PROBLEM REQUIREMENTS: A faithful retyping of every entry below is wanted, with images left out.
(THE RECORDS)
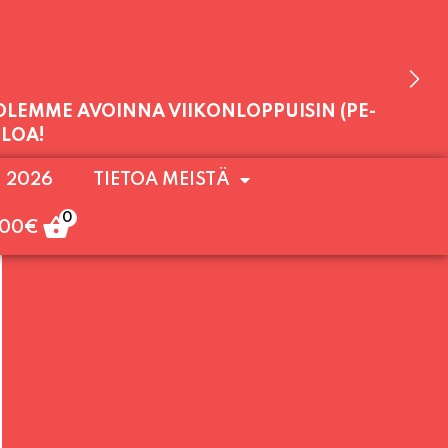
 OLEMME AVOINNA VIIKONLOPPUISIN (PE-
. 2026
TIETOA MEISTÄ
ULOA!
0
,00
€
(End THE RECORDS)
WORKED SOLUTION:
 OLEMME AVOINNA VIIKONLOPPUISIN (PE-
. 2026
TIETOA MEISTÄ
ULOA!
0
,00
€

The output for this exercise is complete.